Are Apple’s new iPhones environmentally friendly? It depends on which rating system you ask.

Device repair hub iFixit recently conducted teardowns of the iPhone 8 and iPhone 8 Plus to judge how easily they could be repaired. On a scale of 1 to 10, with 10 being easiest to repair, it gave them each a 6, one point lower than for their iPhone 7 and iPhone 6 counterparts.

“Waterproofing and that hard-to-remove, crackable back glass pushes the iPhone 8 below the historical iPhone score, earning the phone a 6/10 on our repairability scale,” according to an iFixit blog post.

Lisa Jackson, Apple’s vice president of environment, policy and social initiatives, told TechCrunch the company focuses on making durable products, minimizing repairs and replacements.

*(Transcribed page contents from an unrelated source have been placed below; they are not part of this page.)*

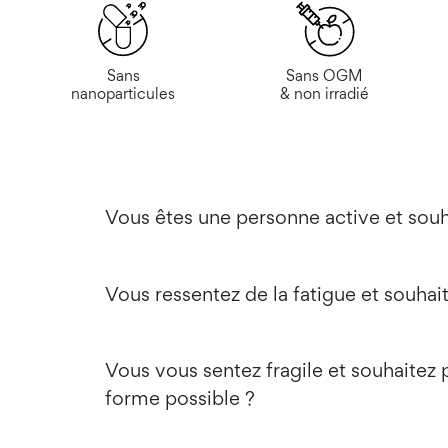
Sans
Sans OGM
nanoparticules
& non irradié
Vous êtes une personne active et souha
Vous ressentez de la fatigue et souhait
Vous vous sentez fragile et souhaitez p
forme possible ?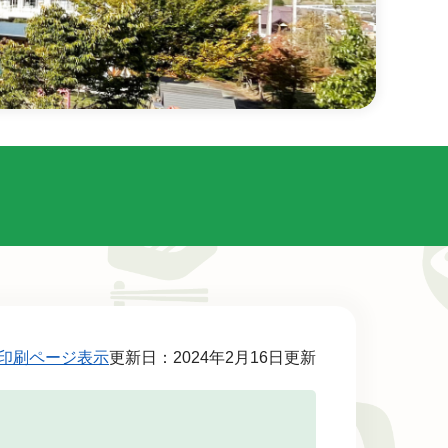
印刷ページ表示
更新日：2024年2月16日更新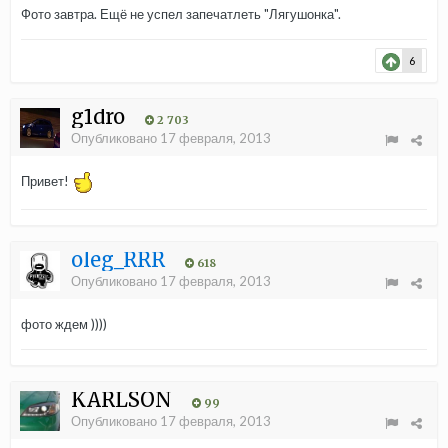
Фото завтра. Ещё не успел запечатлеть "Лягушонка".
6
g1dro
2 703
Опубликовано
17 февраля, 2013
Привет!
oleg_RRR
618
Опубликовано
17 февраля, 2013
фото ждем ))))
KARLSON
99
Опубликовано
17 февраля, 2013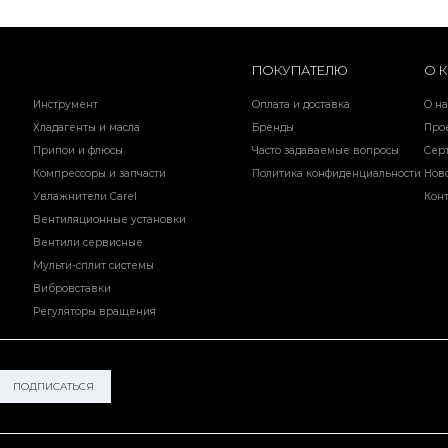
ПОКУПАТЕЛЮ
О 
Инструмент
Оплата и доставка
О на
Хладагенты и масла
Бренды
Про
Припои и флюсы
Часто задаваемые вопросы
Сер
Компрессоры и запчасти
Политика конфиденциальности
Нов
Увлажнители Carel
Кон
Вентиляционные установки
Вентили сервисные
Мульти-сплит системы
Вибровставки
Регуляторы вращения
ПОДПИСАТЬСЯ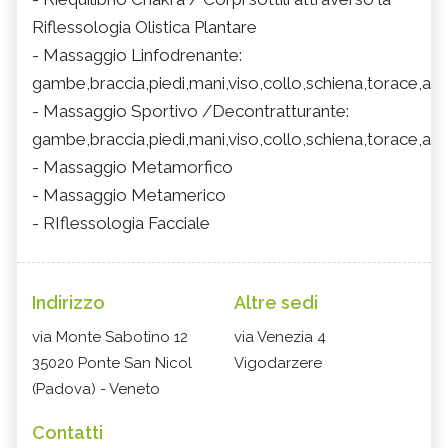
Riflessologia Olistica Plantare
- Massaggio Linfodrenante:
gambe,braccia,piedi,mani,viso,collo,schiena,torace,ad
- Massaggio Sportivo /Decontratturante:
gambe,braccia,piedi,mani,viso,collo,schiena,torace,ad
- Massaggio Metamorfico
- Massaggio Metamerico
- RIflessologia Facciale
Indirizzo
Altre sedi
via Monte Sabotino 12
via Venezia 4
35020 Ponte San Nicol
Vigodarzere
(Padova) - Veneto
Contatti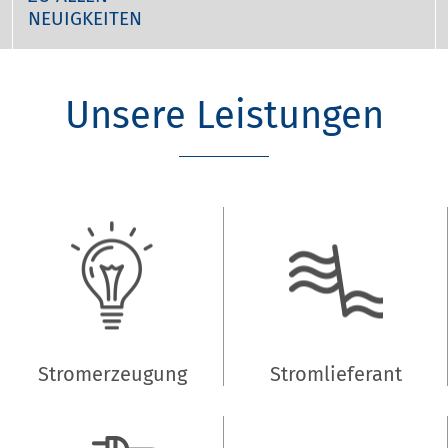
NEUIGKEITEN
Unsere Leistungen
Stromerzeugung
Stromlieferant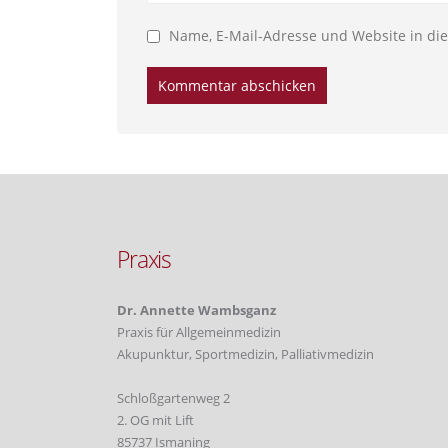
Name, E-Mail-Adresse und Website in d
Praxis
Dr. Annette Wambsganz
Praxis für Allgemeinmedizin
Akupunktur, Sportmedizin, Palliativmedizin
Schloßgartenweg 2
2. OG mit Lift
85737 Ismaning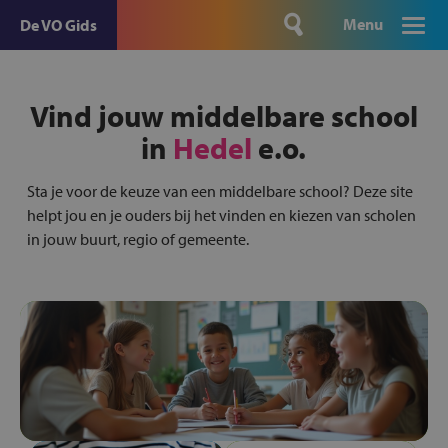
Menu
De VO Gids
Vind jouw middelbare school
in
Hedel
e.o.
Sta je voor de keuze van een middelbare school? Deze site
helpt jou en je ouders bij het vinden en kiezen van scholen
in jouw buurt, regio of gemeente.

Meanwhile, the Electronic Product Environmental Assessment Tool (EPEAT), a sustainable electronics rating system, has listed the iPhone 8 and 8 Plus have been as achieving gold, the highest possible rating. The ratings are based on a standard developed by Underwriters Laboratories, which used a voluntary consensus process involving a balanced group of stakeholders, the program manager previously told E-Scrap News.

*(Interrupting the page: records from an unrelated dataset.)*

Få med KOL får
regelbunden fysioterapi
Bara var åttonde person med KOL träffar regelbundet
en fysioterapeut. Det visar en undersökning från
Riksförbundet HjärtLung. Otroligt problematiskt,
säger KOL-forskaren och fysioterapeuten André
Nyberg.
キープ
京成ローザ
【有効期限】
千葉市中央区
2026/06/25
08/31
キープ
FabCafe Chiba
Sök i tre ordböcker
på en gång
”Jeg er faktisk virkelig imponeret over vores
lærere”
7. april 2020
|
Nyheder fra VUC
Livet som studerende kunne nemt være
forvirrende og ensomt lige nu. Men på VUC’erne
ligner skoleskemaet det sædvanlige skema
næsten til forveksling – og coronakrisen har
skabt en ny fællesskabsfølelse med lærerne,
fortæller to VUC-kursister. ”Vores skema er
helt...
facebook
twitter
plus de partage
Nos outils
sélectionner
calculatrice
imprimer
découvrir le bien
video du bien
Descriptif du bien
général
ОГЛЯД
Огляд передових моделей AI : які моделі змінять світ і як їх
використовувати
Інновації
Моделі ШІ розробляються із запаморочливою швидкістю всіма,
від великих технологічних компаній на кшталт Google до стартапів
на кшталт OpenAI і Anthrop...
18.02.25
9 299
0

Repairability is only a small part of the standard, which covers the following criteria: supply chain management of materials, sustainable materials use, substances of concern, energy-use requirements, end-of-life management, packaging, corporate sustainability, life-cycle assessment, supply chain impacts and innovation.

In “end-of-life management,” which includes repairability criteria, the latest iPhones scored a 1 out of 9 possible points. It received high marks in other areas, including energy use, where it earned 25 out of 25 points.